In una classe di 19 bambini e bambine uno solo è italiano: succede a Prato, dove alle primarie Mascagni e Borgonuovo, in zona San Paolo, quartiere ad altissima densità cinese, la scuola rispecchia la composizione del quartiere, per cui è quasi impossibile avere classi con percentuali diverse da quelle attuali.
In quest’area della Toscana, infatti, nelle classi si parlano tante lingue e spesso molto meno l’italiano. A Prato è del 35% la percentuale di alunni stranieri dietro ai banchi, la più alta in Italia, con tanto di deroga al tetto del 30 per cento di stranieri per sezione fissato dalla circolare Gelmini nel 2010.
Il riferimento normativo, la circolare ministeriale del 2010, introdotta dall’ex ministro dell’Istruzione Maria Stella Gelmini, limita la presenza di alunni stranieri al 30% per classe, ma l’articolo 34 della Costituzione garantisce il diritto all’istruzione per chiunque.
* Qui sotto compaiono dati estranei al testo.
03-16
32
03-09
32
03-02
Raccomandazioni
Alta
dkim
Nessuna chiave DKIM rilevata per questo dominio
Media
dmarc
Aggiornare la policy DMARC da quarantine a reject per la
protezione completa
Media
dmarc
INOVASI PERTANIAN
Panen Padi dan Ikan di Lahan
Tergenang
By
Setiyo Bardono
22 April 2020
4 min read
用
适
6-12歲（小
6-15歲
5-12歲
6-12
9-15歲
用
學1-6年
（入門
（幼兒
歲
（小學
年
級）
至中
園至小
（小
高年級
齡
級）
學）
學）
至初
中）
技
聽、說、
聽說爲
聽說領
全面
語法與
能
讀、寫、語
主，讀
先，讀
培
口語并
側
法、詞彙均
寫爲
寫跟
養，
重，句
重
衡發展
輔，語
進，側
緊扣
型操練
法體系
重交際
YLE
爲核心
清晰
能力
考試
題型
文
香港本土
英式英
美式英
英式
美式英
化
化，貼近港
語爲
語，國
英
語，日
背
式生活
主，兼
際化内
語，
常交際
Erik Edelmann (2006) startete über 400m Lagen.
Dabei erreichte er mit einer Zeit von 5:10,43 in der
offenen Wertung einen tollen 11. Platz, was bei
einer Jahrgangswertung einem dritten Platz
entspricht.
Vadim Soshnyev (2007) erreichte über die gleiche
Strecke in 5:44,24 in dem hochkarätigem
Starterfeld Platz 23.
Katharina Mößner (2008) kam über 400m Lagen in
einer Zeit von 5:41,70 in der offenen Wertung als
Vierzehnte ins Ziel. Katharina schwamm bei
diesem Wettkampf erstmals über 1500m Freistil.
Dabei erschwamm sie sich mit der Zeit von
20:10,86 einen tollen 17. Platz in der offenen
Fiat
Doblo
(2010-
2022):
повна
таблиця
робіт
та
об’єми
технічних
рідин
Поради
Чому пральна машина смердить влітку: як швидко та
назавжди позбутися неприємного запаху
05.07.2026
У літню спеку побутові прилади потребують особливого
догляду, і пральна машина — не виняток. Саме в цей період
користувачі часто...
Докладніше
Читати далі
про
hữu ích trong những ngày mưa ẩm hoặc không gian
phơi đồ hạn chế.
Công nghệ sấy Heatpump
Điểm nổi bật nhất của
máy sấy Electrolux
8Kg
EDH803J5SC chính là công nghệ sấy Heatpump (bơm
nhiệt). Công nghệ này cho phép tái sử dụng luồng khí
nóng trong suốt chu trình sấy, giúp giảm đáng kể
Tuttavia, ne sono testimonianza i numerosi pareri soprattutto di genitori, non solo a Prato, si sta facendo strada l’idea di rivedere la circolare ministeriale. E anche secondo molti dirigenti l’inclusione scolastica di alunni cosiddetti stranieri in Italia mostra un aumento, con le classi multietniche che raggiungono il 20%. Secondo i dati del Ministero dell’Istruzione e del Merito, ci sono quasi 889.000 studenti stranieri nelle scuole italiane nell’anno scolastico attuale, con la maggioranza di 814.500 nelle scuole statali e 74.500 nelle scuole paritarie. Secondo gli ultimi dati del Portale Unico della Scuola https://dati.istruzione.it/espscu/index.html?area=anagStu, considerando il complesso delle scuole di ogni ordine e grado, gli studenti con cittadinanza non italiana sono il 10,3%.
L’argomento è stato portato nella sede di una commissione comunale di Prato e sollevato dalla consigliera di Fratelli d’Italia Patrizia Ovattoni, considerando la segnalazione di alcuni genitori, che ha detto in quell’occasione In alcune scuole pratesi ci sono classi formate da un solo alunno italiano che si trova a dover interagire esclusivamente con bimbi non italofoni, per cui ha aggiunto, in un quadro del genere, anche per gli insegnanti diventa un problema garantire un certo livello di didattica, perlomeno inizialmente.
Secondo la dirigente della scuola, Emanuela Antonella Lucirino, la presenza di un solo bambino italiano in una classe con 19 cinesi non rappresenta un problema se gli studenti stranieri parlano la lingua italiana. Nella scuola primaria, come in tutto il territorio pratese da decenni interessato alla migrazione soprattutto di cittadine e cittadini provenienti dalla Repubblica Popolare Cinese, sono in atto da tempo azioni di supporto a docenti e studenti e studentesse in giovanissima età per agevolare la comunicazione e la didattica.
Nelle scuole pratesi vi è una ricca platea di bambini e bambine: molti di origine straniera sono nati in Italia e non hanno difficoltà con la lingua, altri si iscrivono a metà anno. Il vero problema a livello didattico sono i cosiddetti NAI, nuovi arrivati in Italia, per cui quando arrivano alla fine dell’anno scolastico della primaria o in età da scuola secondaria di secondo grado, spesso i corsi di alfabetizzazione, nelle scuole pratesi, sono già terminati. Inoltre, è frequente che le famiglie cinesi non mandino i bambini e le bambine al nido e alla scuola dell’infanzia. E ancora, come sottolineato da Mario Battiato, dirigente del Comprensivo Gandhi di Galciana e coordinatore dei presidi pratesi, bisogna riflettere su come garantire agli stessi italiani i processi di socializzazione nella lingua italiana. Serve un numero minimo di italiani per classe, altrimenti diventa un’esclusione al contrario.